Invensys Home Control Systems made the point that there could well be enough value from home networking, such as power management, that the value from the home networking change would not require any consumer investment. This is another way of saying what we have heard from 2Wire and Linksys, that the MSOs and ILECs are offering home network equipment for free as a part of the service contract.

WAVE Comments

We spent two days with the best minds in the business of PC/IT/Networking and related areas. One word sums it up - incoherent: The areas of discussion included

Wireless;
Home Networking;
Communities
DRM;
Real Time organizations;
Security;
Handheld devices;
OpenSource and Linux and
More.

By definition the companies here are the survivors of the bust. Yet, there were no fresh insights as everyone struggles. Be it eBay or Palm they each tune their respective playbooks in the markets they understand.

It can be rightfully argued that incoherence is the nature of markets and the future.
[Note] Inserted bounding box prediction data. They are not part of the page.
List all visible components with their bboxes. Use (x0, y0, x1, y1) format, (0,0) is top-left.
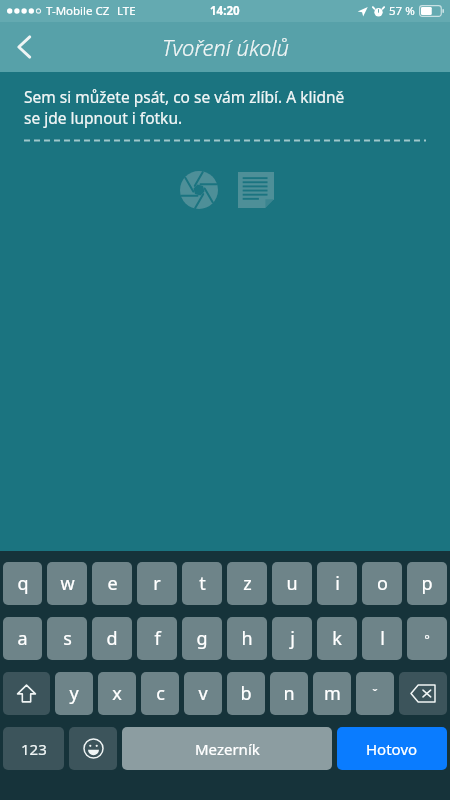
staticText: w (60, 571, 75, 596)
button[interactable]: Add photo (176, 167, 222, 213)
staticText: k (332, 626, 342, 651)
button[interactable]: c (141, 672, 179, 715)
button[interactable]: o (362, 562, 402, 605)
staticText: t (199, 571, 206, 596)
button[interactable]: y (55, 672, 93, 715)
button[interactable]: t (182, 562, 222, 605)
button[interactable]: d (92, 617, 132, 660)
staticText: s (63, 626, 72, 651)
staticText: c (156, 681, 165, 706)
staticText: y (69, 681, 79, 706)
staticText: j (290, 626, 295, 651)
staticText: x (112, 681, 122, 706)
button[interactable]: ° (407, 617, 447, 660)
button[interactable]: ˇ (356, 672, 394, 715)
button[interactable]: s (47, 617, 87, 660)
staticText: g (196, 626, 208, 651)
staticText: e (107, 571, 118, 596)
staticText: b (240, 681, 252, 706)
staticText: 123 (21, 739, 47, 759)
button[interactable]: m (313, 672, 351, 715)
staticText: u (286, 571, 298, 596)
staticText: d (106, 626, 118, 651)
staticText: Hotovo (366, 739, 418, 759)
staticText: r (153, 571, 161, 596)
button[interactable]: h (227, 617, 267, 660)
staticText: h (241, 626, 253, 651)
staticText: q (17, 571, 29, 596)
staticText: i (335, 571, 340, 596)
button[interactable]: f (137, 617, 177, 660)
button[interactable]: 123 (3, 727, 64, 770)
staticText: Mezerník (195, 739, 260, 759)
staticText: p (421, 571, 433, 596)
staticText: o (377, 571, 388, 596)
staticText: 14:20 (210, 3, 240, 19)
button[interactable]: l (362, 617, 402, 660)
button[interactable]: v (184, 672, 222, 715)
staticText: LTE (117, 3, 136, 19)
staticText: ° (424, 630, 430, 648)
button[interactable]: z (227, 562, 267, 605)
staticText: 57 % (389, 3, 415, 19)
staticText: Sem si můžete psát, co se vám zlíbí. A k… (24, 86, 345, 129)
button[interactable]: Mezerník (122, 727, 332, 770)
button[interactable]: q (3, 562, 42, 605)
staticText: v (198, 681, 208, 706)
staticText: a (17, 626, 28, 651)
button[interactable]: Add note (233, 167, 279, 213)
button[interactable]: Back (0, 23, 48, 71)
button[interactable]: b (227, 672, 265, 715)
staticText: n (283, 681, 295, 706)
button[interactable]: g (182, 617, 222, 660)
button[interactable]: e (92, 562, 132, 605)
button[interactable]: Hotovo (337, 727, 447, 770)
staticText: z (243, 571, 252, 596)
button[interactable]: Shift (3, 672, 50, 715)
button[interactable]: k (317, 617, 357, 660)
button[interactable]: x (98, 672, 136, 715)
staticText: T-Mobile CZ (46, 3, 110, 19)
button[interactable]: Backspace (399, 672, 447, 715)
button[interactable]: w (47, 562, 87, 605)
button[interactable]: Emoji (69, 727, 117, 770)
button[interactable]: p (407, 562, 447, 605)
button[interactable]: r (137, 562, 177, 605)
staticText: l (380, 626, 385, 651)
staticText: f (154, 626, 161, 651)
button[interactable]: u (272, 562, 312, 605)
button[interactable]: a (3, 617, 42, 660)
button[interactable]: i (317, 562, 357, 605)
staticText: ˇ (372, 685, 378, 703)
staticText: m (324, 681, 341, 706)
button[interactable]: n (270, 672, 308, 715)
button[interactable]: j (272, 617, 312, 660)
staticText: Tvoření úkolů (162, 32, 289, 62)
But we go beyond that. With what have been 30% growth markets they are now collapsed to <10% and in many cases <0% growth. Few are interested in these markets – they are boring. It remains to be seen if this sector will regain its glory. If that will happen was not at all clear from AlwaysOn.

The format of free flowing panel discussions has its high and low points. The high point is that the moderator may be able to elicit fresh insights, and the low point is that nothing new may be said. All the sessions were framed in the latter. We believe that the combination of the unstable industry and format made the conference interesting but not a blockbuster.